Sunday, July 05, 2009

A Quest, to bring the boat home

I have joined the P&H Custom Sea Kayaks paddlers team. I have been paddling a P&H Sirius for over 8 years now and it has seen me through some tough trips in that time. I feel the need for a change now so its time for a new boat!

I have chosen a P&H Quest LV which I collected from the P&H canalside base near Runcorn on Saturday morning. It was like christmas and birthdays all rolled into one as I cut through the wrapping to meet my new pride and joy.

What better way to get my new kayak home than to paddle the 32km along the Bridgewater Canal, though the beautiful rolling Cheshire countryside, to within a few hundred meters of my home in south Manchester.

I'll have to wait at least a week to get it out on the sea...

Thanks to Sam, Pez and the rest of the P&H team, and also to Jim from Kayaks North West for helping me with the unveiling. Thanks to Chris Krawiecki for the photos.

Friday, June 26, 2009

The Great Northeast Adventure - part 2

Peter and I have come to the southern part of the Northumberland coast. We have based ourselves in the small town of Newbiggin-by-the-Sea. The scenery holds less drama than up north and the local towns and villages show obvious signs of physical and financial decay when compared to the famed and tourist rich Northumbrian honeypots.

We started on Tuesday by re-visiting the area close to Amble and a more sedate viewing of Coquet Island than on race day a couple of days earlier. The air was almost still and the sea unusually flat as we made our way to the 'Fishing Boat Inn' at Boulmer. Boulmer has a reef of flat rock that protects this natural harbour and fishing is still done from here using traditional boats known as 'Cobles'.

On the way back we had a quick look at the estuary and the pretty village of Alnmouth before passing Amble and finishing for the day.

Wednesday started in similar fashion with calm seas and blue skies. We ran the gauntlet of the Tyne Tunnel, roadworks and unfamiliar streets to reach South Shields beach with the aim of paddling to Roker beach near Sunderland.

Shortly after passing Souter Lighthouse we spotted red flags on the cliff. I made enquiries but the range would be active for the rest of the day and we could make no further progress. We settled for a visit to the lighthouse before ending our curtailed trip back at South Shields.

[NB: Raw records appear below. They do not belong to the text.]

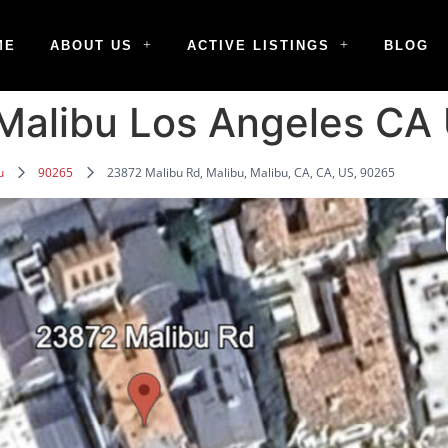
ME
ABOUT US
ACTIVE LISTINGS
BLOG
Malibu Los Angeles CA
u
90265
23872 Malibu Rd, Malibu, Malibu, CA, CA, US, 90265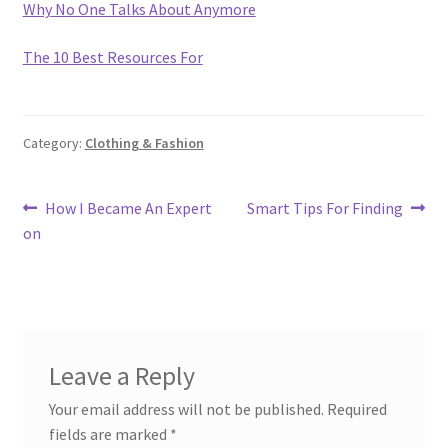
Why No One Talks About Anymore
The 10 Best Resources For
Category:
Clothing & Fashion
Post
Previous
Next
How I Became An Expert
Smart Tips For Finding
post:
post:
on
navigation
Leave a Reply
Your email address will not be published.
Required
fields are marked
*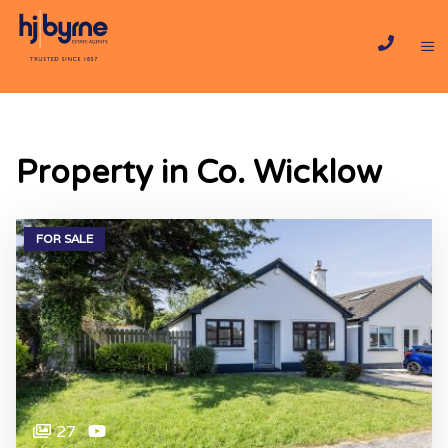
Property in Co. Wicklow
FOR SALE
27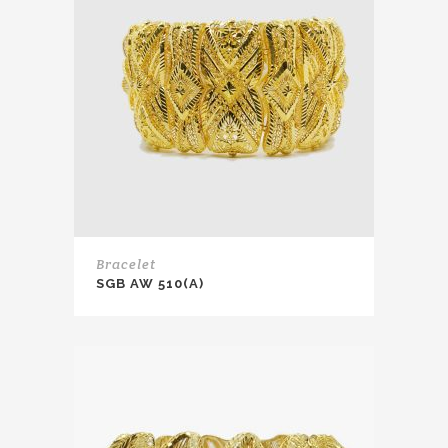
Bracelet
SGB AW 510(A)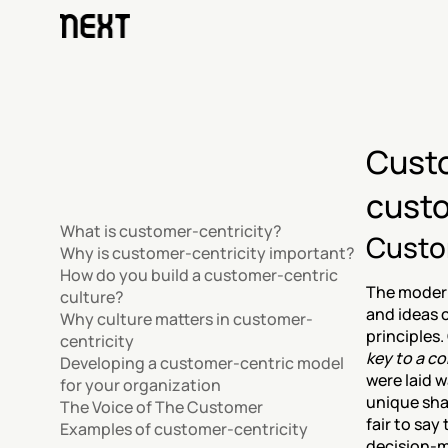
Custo
custo
What is customer-centricity?
Custo
Why is customer-centricity important?
How do you build a customer-centric 
The modern
culture?
and ideas 
Why culture matters in customer-
principles.
centricity
key to a c
Developing a customer-centric model 
were laid w
for your organization
unique sha
The Voice of The Customer
fair to say
Examples of customer-centricity
decision-m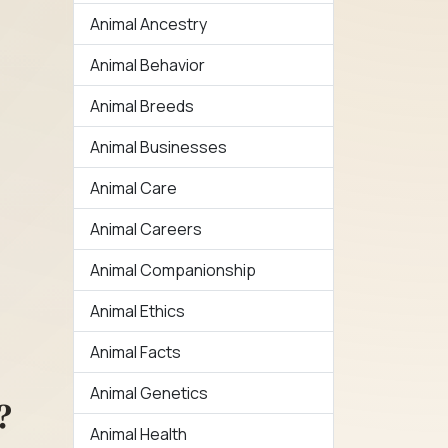
Animal Ancestry
Animal Behavior
Animal Breeds
Animal Businesses
Animal Care
Animal Careers
Animal Companionship
Animal Ethics
Animal Facts
Animal Genetics
?
Animal Health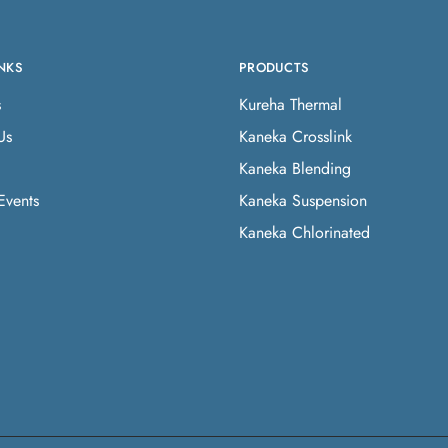
NKS
PRODUCTS
s
Kureha Thermal
Us
Kaneka Crosslink
Kaneka Blending
Events
Kaneka Suspension
Kaneka Chlorinated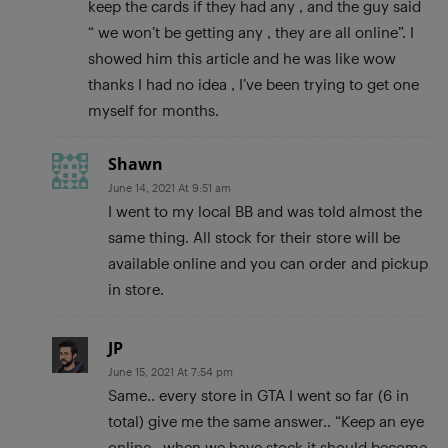
keep the cards if they had any , and the guy said
“ we won’t be getting any , they are all online”. I
showed him this article and he was like wow
thanks I had no idea , I’ve been trying to get one
myself for months.
Shawn
June 14, 2021 At 9:51 am
I went to my local BB and was told almost the
same thing. All stock for their store will be
available online and you can order and pickup
in store.
JP
June 15, 2021 At 7:54 pm
Same.. every store in GTA I went so far (6 in
total) give me the same answer.. “Keep an eye
online.. when we have stock it should become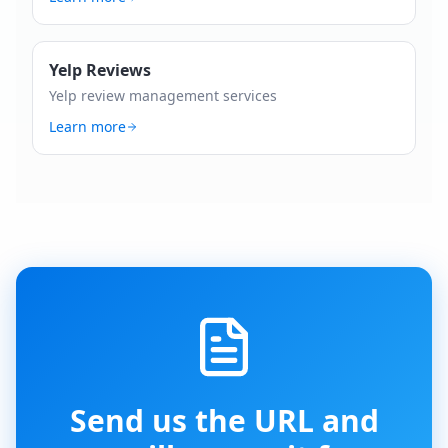
Yelp Reviews
Yelp review management services
Learn more
Send us the URL and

On Thursday we headed for Seaton Sluice to paddle past St Mary's Island and Whitley Bay. The sea was a little more choppy and the swell increased as we stopped at Longsands beach for a snack at 'Robinson Crusoe's' beach cafe. Our return to Seaton Sluice was through some messy surf.

Tuesday, June 23, 2009

The Great Northeast Adventure - part 1

A trek up to Northumberland brought me to meet up with friends old and new at Beadnell on the Northumberland coast. I set out from home early on Saturday so as to arrive in time for a paddle around the Farne Islands.

The winds had settled down overnight so we set off from Harkness Rocks towards the Longstone Lighthouse. As we drew nearer the abundant wildlife became obvious. There were sea birds all around us; rafts of puffins on the water, terns swarming over the low-lying land and guillemots standing guard upon each headland. A young inquisitive seal watched us as we ate our lunch.

Following a visit to the Inner Farne to watch the puffins clown like antics and have our heads pecked by terns, we got back on the water to head back to the beach where we started in the shadow of Bamburgh Castle.

On Sunday it was race day. So we headed off for the seaside town of Amble for the annual Coquet Island Race. The event starts on the estuary of the Coquet River, through Amble harbour, round Coquet Island and back again.

North West Sea Kayakers provided a good supply of paddlers with Kate Duffus taking the honour of first lady and John Bunyan taking second overall to finish.

Many of us are staying on for a few more days to make the most of the fine weather so to start the new week we embarked upon the classic border paddle from Eyemouth to Berwick. To start with we headed further north to have a look at the awesome cliffs at St Abbs Head.

Further south the spectacular scenery is relentless with sandstone cliffs riddled with caves, gullies and arches.

I'm heading south now to the less well paddled areas of Northumberland and then to the cliffs and stacks of the Tynemouth area.